The human brain is not only an impressive learning engine but also a remarkable predictive engine: the simple action of grabbing an object involves a complex series of predictive actions (e.g., just anticipating the shape of the object), or the prediction of the position of the ball when playing tennis due to the high processing times required by vision.
A well-known theory named “Predictive Coding” and depicted in Figure 2 shows that some areas of the brain get inputs from other regions, provide predictions that get adjusted according to sensing. A number of theories on the critical topic of “Predictive Coding” such as the Free Energy Principle have been first explored using a Bayesian approach by Friston in 2005. Other theories state that the ability to learn with very few labels relies on the brain’s ability to build a predictive model of the world mostly thanks to observation allowing a human to quickly learn and predict. This is in contrast with existing supervised machine learning techniques in Artificial Intelligence (AI) that require a massive amount of labeled data to train a model. Similarities with a predictive Internet will be shown later in the document.
The same challenge exists for reinforcement learning techniques that also require huge amount of action/feedback to efficiently train a model. Such challenges gave rise to new approaches in Machine Learning such as Self-Supervised learning where knowledge/learning is performed with no supervision on large amount of data that are then augmented with additional labels.
Other forms of predictions involving hierarchical structures (Hierarchical coding) with interaction between sensing and prediction (in different brain areas communicating via different layers of the neocortex) are also very well-known in vision, auditory pathways and Natural language processing.
Higher level predictions are also known to be performed in the PreFrontal Cortext (PFC). Without elaborating too much, the ability to decide (Automate in networking terms) is also a key ability human (and animals) have that heavily involves the Orbito Frontal Cortex (OFC).
The interplay between AI and Neuroscience, which promises significant benefits for each discipline, is discussed in detail in (Vasseur J. , AI and Neuroscience: the ( incredible ) promise of tomorrow, 2023).
3.2 The much-needed ability for networks to learn
It is an unescapable fact that most of the control plane networking technologies do not incorporate learning. Instead, today’s technologies and protocols rather focus on the ability to react as quickly as possible using current states that do not leverage any form of learning and predictive capabilities.
Imagine a human brain incapable of learning and rather just reacting!
The Internet and networks in general have not been designed with the ability to learn (from historical data), use models (of the network) and predict. Data collection has most often been used for monitoring and troubleshooting of past events. Protocols simply do not learn. There are some minor exceptions such as packet retransmissions (backoff) at lower transport layers, the ability to estimate/learn the instantaneous bandwidth along a given path, the use of hysteresis or some protocols trying to estimate capacities before using a path such as (Cardwell, Cheng, Gunn, Yeganeh, & Jacobson, 2016). But for the most part, protocols have adaptive/reactive behaviors according to a very recent past, without learning/modelling capabilities.
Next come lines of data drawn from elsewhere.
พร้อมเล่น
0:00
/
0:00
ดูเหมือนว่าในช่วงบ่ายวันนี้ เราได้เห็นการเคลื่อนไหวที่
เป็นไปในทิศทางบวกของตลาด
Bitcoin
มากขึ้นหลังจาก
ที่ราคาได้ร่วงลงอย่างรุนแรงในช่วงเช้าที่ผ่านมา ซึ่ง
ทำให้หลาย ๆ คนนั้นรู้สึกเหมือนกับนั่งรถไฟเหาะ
Networks are highly diverse and dynamic: in a multi-cloud highly virtualized world where the network keeps changing and applications constantly move, it has never been so important to equip the Internet with the ability to learn. Indeed, because networks are highly diverse and dynamic the necessity to learn and adapt using technologies such as Machine Learning (ML) is of the utmost importance. Similar properties were observed in other networking areas: for instance, the ability to detect abnormal joining times or percentage of failed roaming in Wifi networks cannot rely on the use of static thresholds. In 2018 ML-based tools such as Cisco AI Network Analytics (Cisco AI Network Analytics, n.d.)) were developed where ML models were used to learn the expected values of networking performance variables according to a number of parameters reflecting the network characteristics. The ability to learn allowed for a dramatic reduction of unnecessary noise (false alarms due to the use of inappropriate static thresholds). Although the use cases for applying ML to the WAN are different (predict issues), this highlights the need to learn and dynamically adapt to the network characteristics.
4 Predictive Networks
Starting with a famous quote attributed to Niels Bohr: “It is hard to make predictions, especially about the future”. Cisco has invested considerable research and development resources since 2019 to investigate the ability for networks to “Learn, Predict and Plan”.
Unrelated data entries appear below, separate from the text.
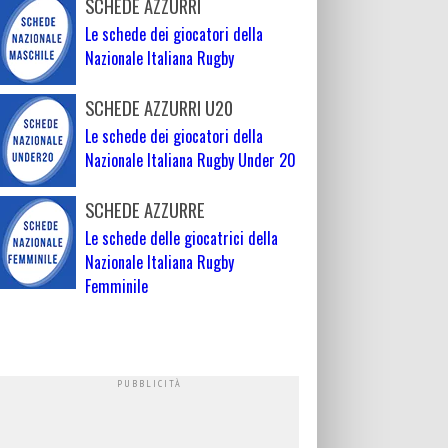
SCHEDE AZZURRI
Le schede dei giocatori della
Nazionale Italiana Rugby
SCHEDE AZZURRI U20
Le schede dei giocatori della
Nazionale Italiana Rugby Under 20
SCHEDE AZZURRE
Le schede delle giocatrici della
Nazionale Italiana Rugby
Femminile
The ability to predict requires building models trained with large amount of data. First, an unprecedented analysis has been made on millions of paths across the Internet, using different networking technologies (MPLS, Internet), access types (DSL, fiber, satellite, 4G), in various regions and thousands of Service Provider networks across the world. The objective was first to evaluate the characteristics of a vast number of paths (Dasgupta, Kolar, & Vasseur, Jan 2022). (Vasseur & Vasseur, 2023) provides an overview of such analysis. Figure 3 shows a few approaches for data path statistical models. More details can be found in the internet dynamics study (Vasseur & Vasseur, 2023; Vasseur & Vasseur, 2023; Vasseur & Vasseur, 2023; Vasseur & Vasseur, 2023).
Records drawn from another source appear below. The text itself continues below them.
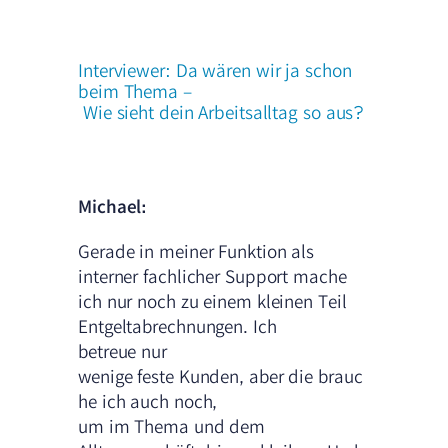
Interviewer: Da wären wir ja schon
beim Thema –
Wie sieht dein Arbeitsalltag so aus?
Michael:
Gerade in meiner Funktion als
interner fachlicher Support mache
ich nur noch zu einem kleinen Teil
Entgeltabrechnungen. Ich
betreue nur
wenige feste Kunden, aber die brauc
he ich auch noch,
um im Thema und dem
More advanced models relying on a variety of features and statistical variables have been designed (e.g., spectral entropy, welch spectral density, …) along with their impact on application experience (Dasgupta, Kolar, & Vasseur, Jan 2022).
The fact that path “quality” across the Internet is diverse and varies over time is not new. But the main key take-away lies in the ability to quantify across space and time using a broad range of statistical and mathematical analysis.
Simply said, predicting/forecasting refers to the ability to make assumptions on the occurrence of events of interest (e.g., dark/grey failures) using statistical or ML models learned using historical data.
4.1 Short-term versus Mid/Long-term predictions
The forecasting horizon (how much time in advance should the prediction be made) is one of the most decisive criteria. Forecasting with very low time granularity (e.g., months) is usually less challenging especially when the objective is to capture trends. On the other side of the spectrum, a system capable of forecasting a specific event (e.g., failure) impacting the user experience is far more interesting (and challenging).
A number of approaches have been studied since 2019 both for short- and long-term predictions in predictive networks using both statistical and ML models.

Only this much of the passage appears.